Beschulung nach den Winterferien ab dem 10.01.2022

Liebe Schülerinnen und Schüler, liebe Eltern und Erziehungsberechtigte,

zunächst begrüße ich Sie alle wieder zurück aus den Winterferien und wünsche Ihnen ein frohes und vor allem gesundes neues Jahr.

Leider ist die 7-Tage-Inzidenz je 100.000 Einwohnerinnen und Einwohner in Schleswig-Holstein deutlich angestiegen. Dieser Anstieg, der in Zusammenhang mit der Omikron-Variante steht, wird voraussichtlich auch weiter anhalten.

Wir freuen uns, dass der Schulbetrieb dennoch wieder aufgenommen werden kann, auch wenn nun einige Änderungen und Neuerungen hinsichtlich der zu ergreifenden Schutzmaßnahmen erfolgen müssen. Zum Beispiel wird es für die Grundschule erneut eine Kohorten-Regelung geben. Die Schülerinnen und Schüler der Sekundarstufe sollten sich daher bitte nicht in den für die Grundschule ausgewiesenen Kohortenbereichen aufhalten. Die Klassenlehrkräfte werden mit Ihren Kindern darüber sprechen.

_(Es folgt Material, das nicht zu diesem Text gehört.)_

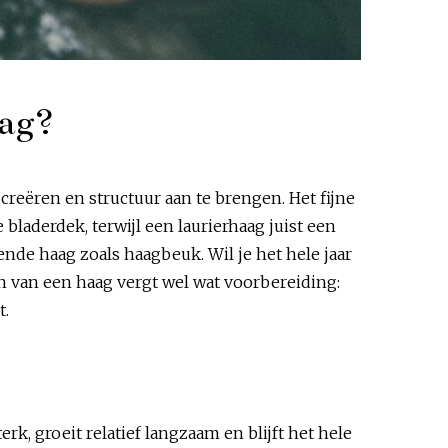
aag?
 creëren en structuur aan te brengen. Het fijne
bladerdek, terwijl een laurierhaag juist een
ende haag zoals haagbeuk. Wil je het hele jaar
en van een haag vergt wel wat voorbereiding:
it.
k, groeit relatief langzaam en blijft het hele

Am 5. Januar 2022 ist eine erneuerte Schulen-Coronaverordnung in Kraft getreten. Gem. § 7 Abs. 3 Schulen-CoronaVO ist diese ab sofort zunächst für die Zeit bis zum 23. Januar 2022 umzusetzen. Nachfolgend fasse ich die wesentlichen Punkte zusammen:

1. Testpflicht
Das Ministerium bittet alle Lehrkräfte und Mitarbeiter und Mitarbeiterinnen und auch die Eltern unserer Schülerinnen und Schüler darum, am kommenden Sonntag vor dem Schulstart eine Testung per Selbsttest oder – noch besser– bei einer Teststation durchzuführen.

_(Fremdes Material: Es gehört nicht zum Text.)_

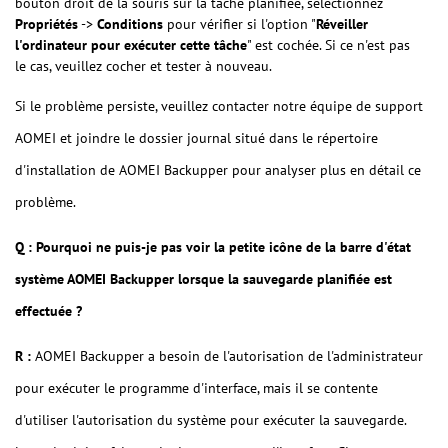
bouton droit de la souris sur la tâche planifiée, sélectionnez
Propriétés
->
Conditions
pour vérifier si l'option "
Réveiller
l'ordinateur pour exécuter cette tâche
" est cochée. Si ce n'est pas
le cas, veuillez cocher et tester à nouveau.
Si le problème persiste, veuillez contacter notre équipe de support
AOMEI et joindre le dossier journal situé dans le répertoire
d'installation de AOMEI Backupper pour analyser plus en détail ce
problème.
Q : Pourquoi ne puis-je pas voir la petite icône de la barre d'état
système AOMEI Backupper lorsque la sauvegarde planifiée est
effectuée ?
R :
AOMEI Backupper a besoin de l'autorisation de l'administrateur
pour exécuter le programme d'interface, mais il se contente
d'utiliser l'autorisation du système pour exécuter la sauvegarde.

Die Testpflicht in Schulen wird auf drei Tests pro Woche erweitert. Wir testen also immer montags, mittwochs und freitags, in der jeweils ersten Unterrichtsstunde, die im Klassenverband stattfindet.

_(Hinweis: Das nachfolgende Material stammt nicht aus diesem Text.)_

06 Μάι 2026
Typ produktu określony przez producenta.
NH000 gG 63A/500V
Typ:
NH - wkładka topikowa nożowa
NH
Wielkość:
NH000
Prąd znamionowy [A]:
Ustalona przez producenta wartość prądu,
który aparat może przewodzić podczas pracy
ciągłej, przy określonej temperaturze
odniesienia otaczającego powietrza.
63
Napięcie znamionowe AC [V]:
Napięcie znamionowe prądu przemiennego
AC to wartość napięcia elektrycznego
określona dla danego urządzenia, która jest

Spätestens ab dem 17. Januar wird die Testpflicht auch auf die Geimpften und Genesenen ausgeweitet werden. Aufgrund der hohen Inzidenzen, bitten wir daher alle Geimpften und Genesen darum, schon in der kommenden Woche freiwillig an den Testungen in der Schule teilzunehmen.

2. Mund-Nasen-Bedeckung
Die Pflicht zum Tragen einer Mund-Nasen-Bedeckung bleibt in der jetzigen Form bestehen. In allen Innenräumen, auf den Gängen und in der Mensa besteht Maskenpflicht. Nur wenn die Schüler*innen zum Mittagessen an ihren Plätzen sitzen, kann die Maske selbstverständlich abgenommen werden. Dabei ist ein Abstand von 1,50 m zu anderen Personen einzuhalten.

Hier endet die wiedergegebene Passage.